Identifying Network Hubs

Tutorial

Code to perform hub node classification derived in “Identifying hubs in directed networks” (Kirkley, 2024, https://arxiv.org/pdf/2312.03347).

Inputs are:

  • data: List of tuples representing the edgelist or a list of degrees for a network.

  • N: Number of nodes in the network.

  • degree_list: Boolean indicating if ‘data’ is a list of degrees.

  • out_degrees: Boolean indicating if hubs should be computed using out-degree values (defaults to in-degree values).

  • weighted: Boolean indicating if multigraph encoding should be used (applies to integer-weighted graphs as well).

Outputs:

  • hub nodes: List of identified hub nodes for the ER and CM encodings corresponding to the ‘weighted’ argument. The Loubar and Average baseline method results (described in https://arxiv.org/pdf/2312.03347) are also included for reference.
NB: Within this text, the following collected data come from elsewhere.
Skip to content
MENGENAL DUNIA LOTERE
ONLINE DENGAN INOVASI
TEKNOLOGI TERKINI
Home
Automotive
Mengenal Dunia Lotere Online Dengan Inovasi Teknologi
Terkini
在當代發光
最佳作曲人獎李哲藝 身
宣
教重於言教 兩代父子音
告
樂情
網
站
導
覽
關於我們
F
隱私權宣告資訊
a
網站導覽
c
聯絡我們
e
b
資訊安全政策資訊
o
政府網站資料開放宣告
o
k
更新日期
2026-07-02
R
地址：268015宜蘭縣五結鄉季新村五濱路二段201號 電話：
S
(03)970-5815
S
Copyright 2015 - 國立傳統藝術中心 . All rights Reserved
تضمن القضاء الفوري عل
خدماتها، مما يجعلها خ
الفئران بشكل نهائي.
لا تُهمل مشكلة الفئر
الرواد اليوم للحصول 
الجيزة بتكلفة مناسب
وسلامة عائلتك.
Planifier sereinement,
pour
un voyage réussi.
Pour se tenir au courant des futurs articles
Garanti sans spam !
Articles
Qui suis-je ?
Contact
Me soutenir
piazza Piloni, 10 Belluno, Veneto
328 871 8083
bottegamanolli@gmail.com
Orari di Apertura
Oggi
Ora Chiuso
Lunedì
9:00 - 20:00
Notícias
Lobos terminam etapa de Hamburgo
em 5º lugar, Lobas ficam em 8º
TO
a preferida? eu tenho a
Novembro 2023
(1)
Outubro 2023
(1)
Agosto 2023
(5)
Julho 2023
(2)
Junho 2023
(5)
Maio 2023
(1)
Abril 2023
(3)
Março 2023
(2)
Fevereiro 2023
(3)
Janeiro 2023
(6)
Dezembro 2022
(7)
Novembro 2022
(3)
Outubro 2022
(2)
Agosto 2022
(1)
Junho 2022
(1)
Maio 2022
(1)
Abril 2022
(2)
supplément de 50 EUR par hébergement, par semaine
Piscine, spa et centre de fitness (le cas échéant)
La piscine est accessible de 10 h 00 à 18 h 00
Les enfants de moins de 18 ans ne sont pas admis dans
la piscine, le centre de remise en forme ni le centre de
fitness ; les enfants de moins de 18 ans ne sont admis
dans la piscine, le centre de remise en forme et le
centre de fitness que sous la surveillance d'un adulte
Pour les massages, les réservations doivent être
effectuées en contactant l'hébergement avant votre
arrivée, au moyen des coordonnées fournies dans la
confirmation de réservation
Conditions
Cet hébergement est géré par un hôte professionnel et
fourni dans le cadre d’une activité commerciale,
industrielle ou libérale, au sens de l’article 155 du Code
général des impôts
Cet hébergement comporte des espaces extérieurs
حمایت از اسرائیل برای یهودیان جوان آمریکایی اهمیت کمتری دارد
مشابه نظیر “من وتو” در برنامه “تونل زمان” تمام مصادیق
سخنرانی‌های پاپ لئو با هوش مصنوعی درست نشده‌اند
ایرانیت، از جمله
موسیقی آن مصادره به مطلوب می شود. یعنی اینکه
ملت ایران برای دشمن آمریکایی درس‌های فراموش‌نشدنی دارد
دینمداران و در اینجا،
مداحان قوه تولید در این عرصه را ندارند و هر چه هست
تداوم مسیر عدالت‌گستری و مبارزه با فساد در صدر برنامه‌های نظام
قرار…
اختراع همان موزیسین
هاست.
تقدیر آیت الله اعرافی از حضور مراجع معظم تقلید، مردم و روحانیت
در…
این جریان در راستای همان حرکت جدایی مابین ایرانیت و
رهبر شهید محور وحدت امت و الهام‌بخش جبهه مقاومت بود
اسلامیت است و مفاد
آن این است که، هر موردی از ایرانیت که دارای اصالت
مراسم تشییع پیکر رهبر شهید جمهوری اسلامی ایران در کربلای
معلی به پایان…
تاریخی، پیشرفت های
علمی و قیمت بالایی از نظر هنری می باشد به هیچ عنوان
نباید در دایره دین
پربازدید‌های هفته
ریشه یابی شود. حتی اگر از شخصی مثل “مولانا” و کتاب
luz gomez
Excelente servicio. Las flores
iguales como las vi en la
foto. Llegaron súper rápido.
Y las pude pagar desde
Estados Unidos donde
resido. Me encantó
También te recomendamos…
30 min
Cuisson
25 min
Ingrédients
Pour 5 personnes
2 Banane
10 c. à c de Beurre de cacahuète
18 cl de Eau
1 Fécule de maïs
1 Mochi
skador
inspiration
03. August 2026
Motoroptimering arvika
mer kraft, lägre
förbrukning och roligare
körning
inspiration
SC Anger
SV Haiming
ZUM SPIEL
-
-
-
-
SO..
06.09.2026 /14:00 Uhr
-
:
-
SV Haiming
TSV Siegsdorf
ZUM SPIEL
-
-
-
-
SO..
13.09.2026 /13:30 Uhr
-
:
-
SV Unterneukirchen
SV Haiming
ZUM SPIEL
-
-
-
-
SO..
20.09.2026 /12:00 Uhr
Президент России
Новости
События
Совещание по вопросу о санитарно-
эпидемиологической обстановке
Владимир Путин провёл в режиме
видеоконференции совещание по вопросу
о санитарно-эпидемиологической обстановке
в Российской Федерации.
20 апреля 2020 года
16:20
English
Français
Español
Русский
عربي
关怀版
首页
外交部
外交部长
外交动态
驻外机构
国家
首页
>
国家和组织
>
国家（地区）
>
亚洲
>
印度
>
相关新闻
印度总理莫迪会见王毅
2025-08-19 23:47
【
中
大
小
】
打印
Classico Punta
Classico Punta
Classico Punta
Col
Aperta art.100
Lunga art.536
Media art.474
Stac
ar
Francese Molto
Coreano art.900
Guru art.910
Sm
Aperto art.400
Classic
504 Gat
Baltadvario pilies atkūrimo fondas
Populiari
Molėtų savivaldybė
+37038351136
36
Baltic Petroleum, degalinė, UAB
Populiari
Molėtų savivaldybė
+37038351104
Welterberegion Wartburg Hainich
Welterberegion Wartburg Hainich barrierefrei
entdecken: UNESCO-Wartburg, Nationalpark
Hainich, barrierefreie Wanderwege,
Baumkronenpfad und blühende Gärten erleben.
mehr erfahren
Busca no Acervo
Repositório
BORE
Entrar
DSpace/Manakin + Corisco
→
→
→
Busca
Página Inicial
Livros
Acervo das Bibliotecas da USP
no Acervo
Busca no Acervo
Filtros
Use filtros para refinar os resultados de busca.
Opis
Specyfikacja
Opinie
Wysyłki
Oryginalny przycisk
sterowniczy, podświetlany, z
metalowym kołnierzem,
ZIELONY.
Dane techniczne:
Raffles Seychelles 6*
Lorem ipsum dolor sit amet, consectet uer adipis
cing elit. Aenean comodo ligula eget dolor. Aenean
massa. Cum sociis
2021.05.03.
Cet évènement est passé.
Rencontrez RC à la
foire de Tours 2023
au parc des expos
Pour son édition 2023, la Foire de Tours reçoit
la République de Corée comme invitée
  • degrees: Degrees of the identified hub nodes, for hub encodings and baselines.

  • description length: The description length for the optimal encoding that uses these hubs. Not available for baselines.

  • compression ratio: The descriptio length of the hub encoding divided by the description length of the corresponding naive encoding. Not available for baselines.

Algorithm minimizes the following Minimum Description Length (MDL) hub identification objectives over the set of possible hub nodes V_h:

Simple ER (Erdos-Renyi) encoding (Eq. 3):

\[
\mathcal{L}^{(\text{ERs})}(V_h) = \log NM + \log \binom{N}{h} + \log \binom{h(N - 1)}{M_h} + \log \binom{(N - h)(N - 1)}{M - M_h}
\]

Simple CM (configuration model) encoding (Eq. 4):

\[
\mathcal{L}^{(\text{CMs})}(V_h) = \log NM + \log \binom{N}{h} + \log \binom{M_h + h - 1}{h - 1} + \sum_{i \in V_h} \log \binom{N - 1}{k_i} + \log \binom{(N - h)(N - 1)}{M - M_h}
\]

Multigraph ER encoding (Eq. 8):

\[
\mathcal{L}^{(\text{ERm})}(V_h) = \log NM + \log \binom{N}{h} + \log \left(\left(\frac{hN}{M_h}\right)\right) + \log \left(\binom{(N - h)N}{M - M_h}\right)
\]

Multigraph CM encoding (Eq. 9):

\[
\mathcal{L}^{(\text{CMm})}(V_h) = \log NM + \log \binom{N}{h} + \log \binom{M_h + h - 1}{h - 1} + \sum_{i \in V_h} \log \left(\binom{N}{k_i}\right) + \log \left(\binom{(N - h)N}{M - M_h}\right)
\]

Network Hubs

This module provides a class and functions for identifying network hubs using various encoding methods.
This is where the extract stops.